Early humans underwent adaptive genetic changes in their blood groups after leaving Africa, according to new ancient DNA analysis.
Researchers analysed the blood groups of 22 Homo sapiens (modern human), 14 Neanderthals and one offspring of a Neanderthal and a Denisovan – another archaic human species. The individuals lived between 120,000 and 20,000 years ago.
Findings published in the journal Scientific Reports suggest that new rhesus, Rh, (RHD and RHCE) alleles emerged after early humansleft Africa but before they spread across Eurasia.
Rhesus is a type of protein found on the outside of red blood cells.
Understanding how blood groups developed over time could help in determining human migration patterns and how ancient humans intermixed and how this interbreeding impacted their genetics.
It is known that Homo sapiens and Neanderthal met and interbred with Neanderthals in West Asia from about 100,000 years ago.
Neanderthal had ancestral alleles similar to those found in modern populations of people living in sub-Saharan Africa.

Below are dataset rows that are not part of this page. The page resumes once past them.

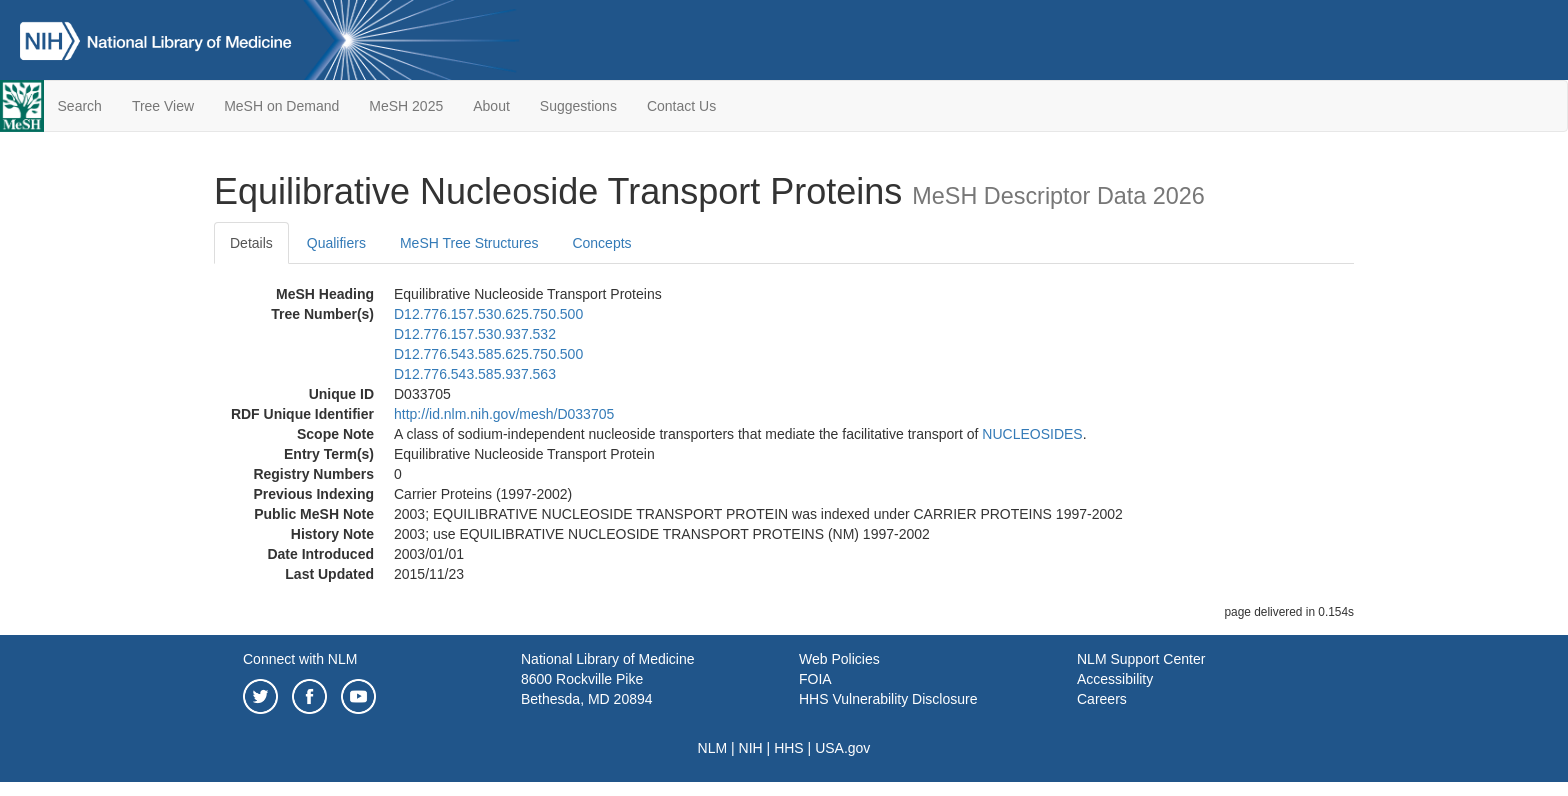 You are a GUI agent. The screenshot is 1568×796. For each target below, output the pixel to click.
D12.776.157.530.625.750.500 (488, 314)
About (491, 106)
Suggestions (578, 106)
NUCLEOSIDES (1032, 434)
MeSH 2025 (406, 106)
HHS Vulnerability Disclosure (888, 699)
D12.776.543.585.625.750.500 (488, 354)
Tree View (163, 106)
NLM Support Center (1141, 659)
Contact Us (681, 106)
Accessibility (1115, 679)
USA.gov (842, 748)
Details (251, 243)
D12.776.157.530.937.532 (475, 334)
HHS (789, 748)
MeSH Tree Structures (469, 243)
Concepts (601, 243)
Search (80, 106)
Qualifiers (336, 243)
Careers (1102, 699)
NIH (751, 748)
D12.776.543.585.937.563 (475, 374)
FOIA (815, 679)
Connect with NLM (300, 659)
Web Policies (839, 659)
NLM (713, 748)
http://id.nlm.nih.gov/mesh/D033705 (504, 414)
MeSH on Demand (281, 106) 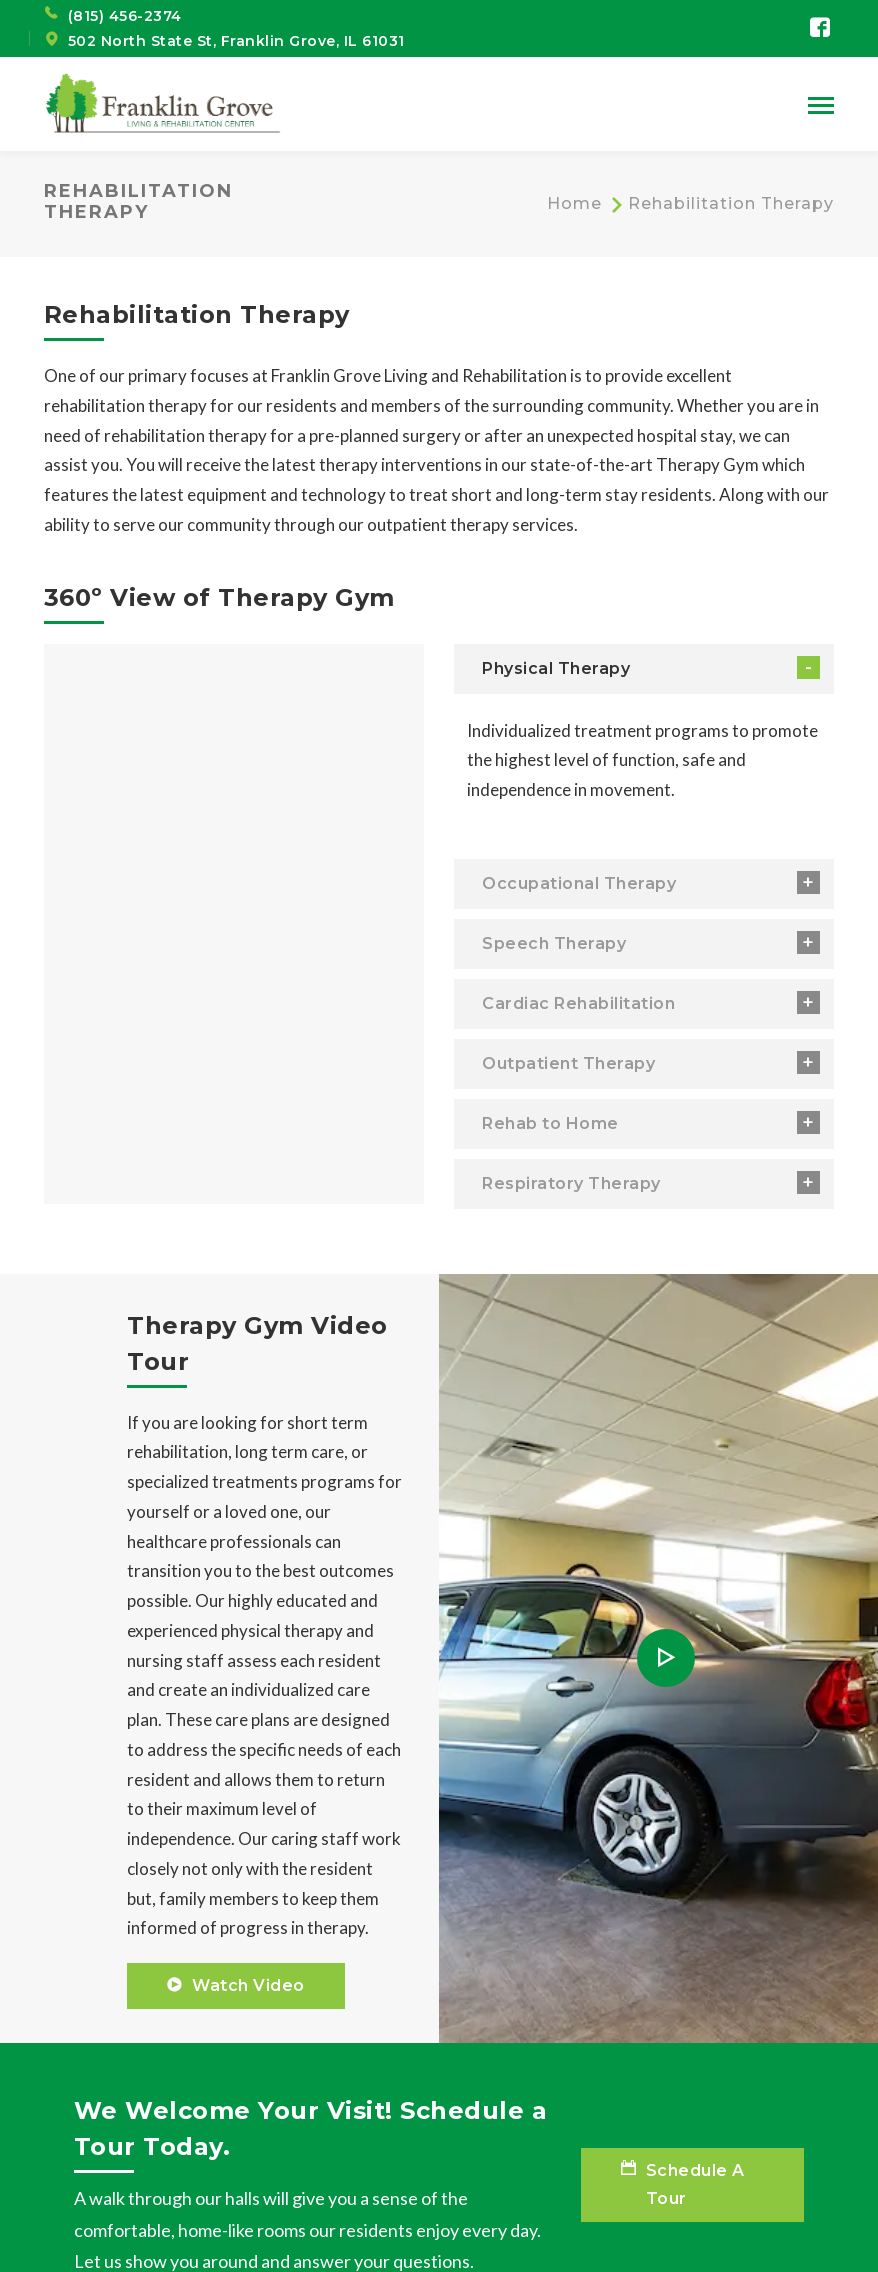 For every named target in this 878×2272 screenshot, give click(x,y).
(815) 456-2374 (125, 16)
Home (574, 203)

But early Homo sapiens had developed new Rh alleles which today are crucial blood types in transfusion and pregnancy monitoring.
Because these alleles aren’t present in Neanderthal, it suggests that they developed after H. sapiens left Africa.

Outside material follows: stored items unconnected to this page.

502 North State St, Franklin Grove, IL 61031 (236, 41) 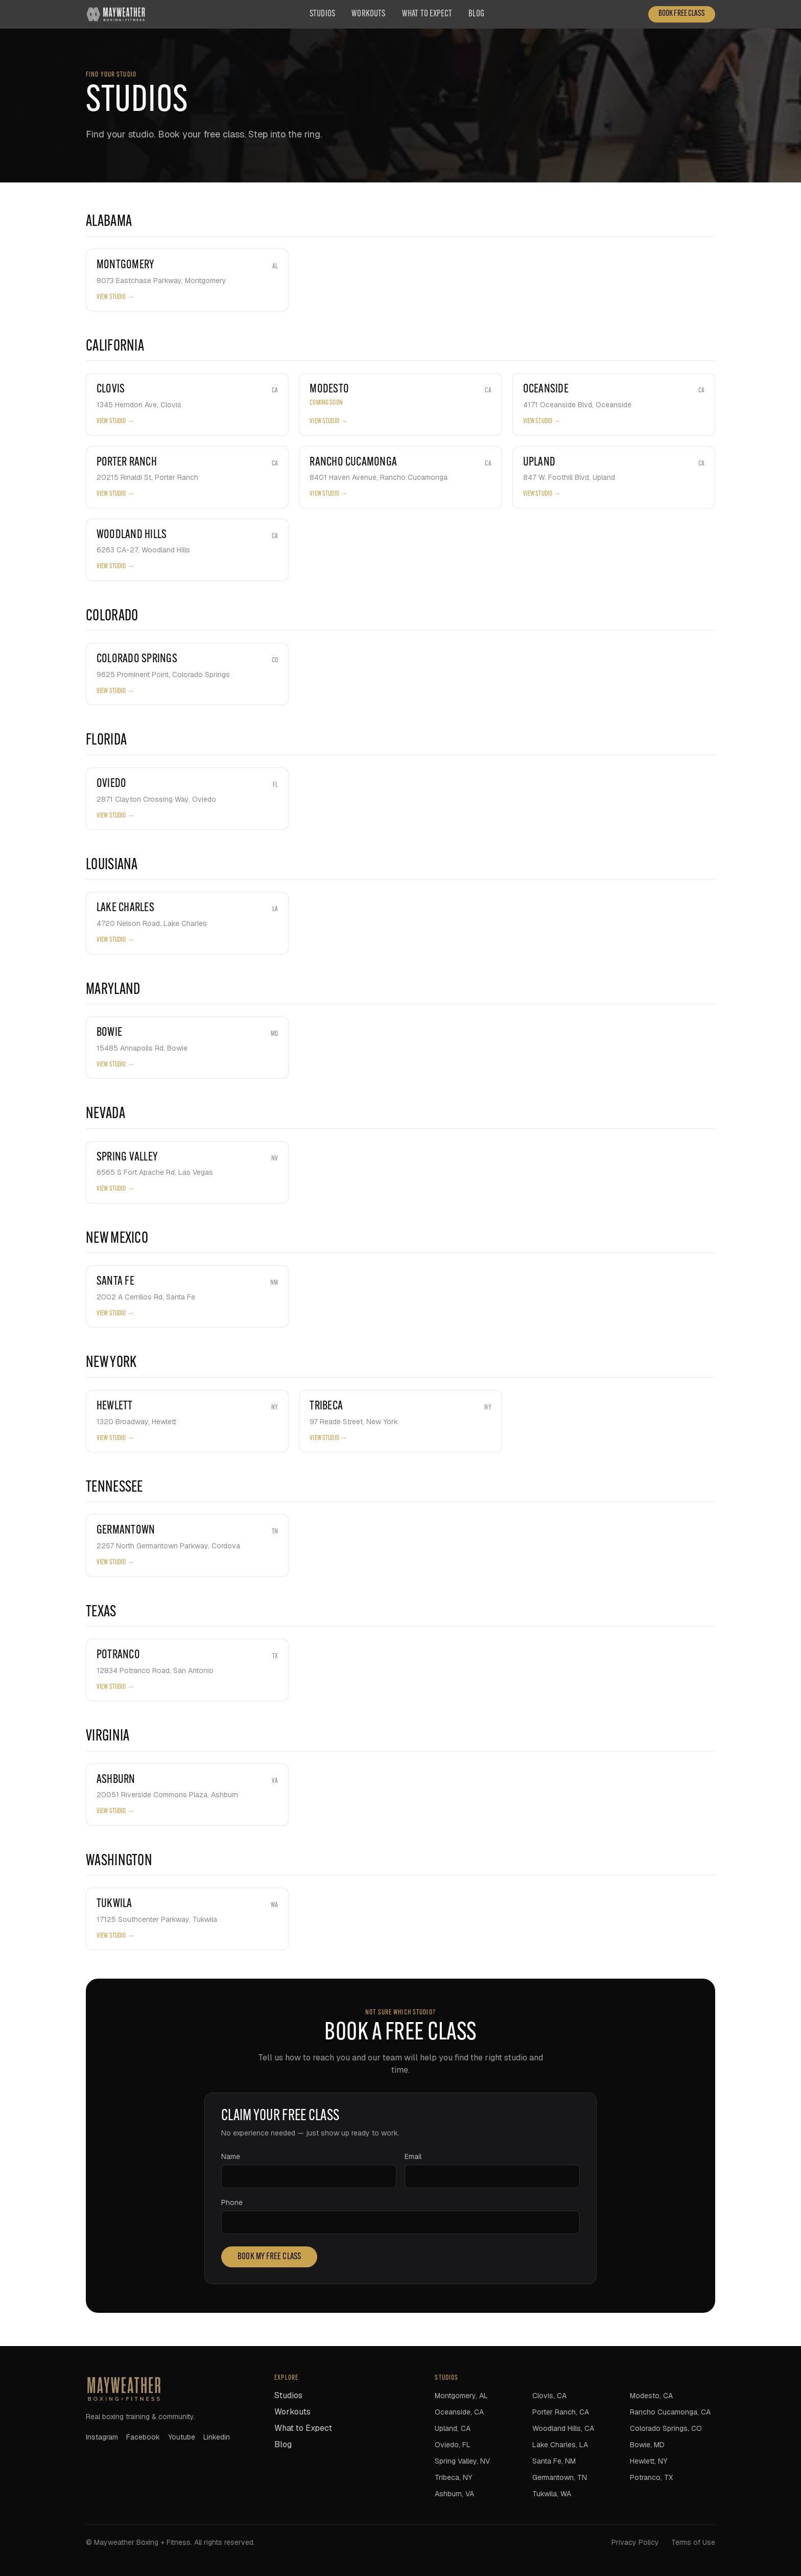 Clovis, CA (549, 2395)
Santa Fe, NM (554, 2461)
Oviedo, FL (452, 2444)
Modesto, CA (651, 2395)
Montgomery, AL (461, 2395)
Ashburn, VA (454, 2493)
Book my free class (269, 2257)
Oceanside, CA (459, 2412)
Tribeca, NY (453, 2477)
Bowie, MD (647, 2444)
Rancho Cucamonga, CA (670, 2412)
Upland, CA (452, 2428)
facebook (143, 2437)
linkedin (216, 2437)
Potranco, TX (651, 2477)
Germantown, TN (559, 2477)
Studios (322, 14)
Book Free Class (681, 14)
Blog (476, 14)
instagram (102, 2437)
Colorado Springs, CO (666, 2428)
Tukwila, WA (551, 2493)
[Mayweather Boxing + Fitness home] (116, 14)
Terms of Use (693, 2542)
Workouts (368, 14)
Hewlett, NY (648, 2461)
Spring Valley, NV (462, 2461)
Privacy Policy (635, 2542)
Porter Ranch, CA (560, 2412)
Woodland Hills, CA (563, 2428)
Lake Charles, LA (560, 2444)
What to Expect (427, 14)
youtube (181, 2437)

The study also found 3 alleles absent from modern-day humans. These could belong to a lineage whose ancestry did not contribute to present-day Eurasian populations.

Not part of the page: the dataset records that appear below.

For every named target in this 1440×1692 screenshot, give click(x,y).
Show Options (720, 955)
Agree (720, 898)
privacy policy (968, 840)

“H. sapiens could have resided long enough in the Persian Plateau to differentiate”, the authors write. These new alleles may have provided an evolutionary advantage to early modern humans who confronted different environmental and selection pressures than populations who remained in Africa.
On the flip side, Neanderthal had an Rh type, RhD, that exists in modern humans only very rarely. It is a type which is not compatible with other variants found in H. sapiens and Denisovans.
Such incompatibility could have led to disease if Neanderthal interbred with these other ancient humans. It could have been a contributing factor in the demise of Neanderthals.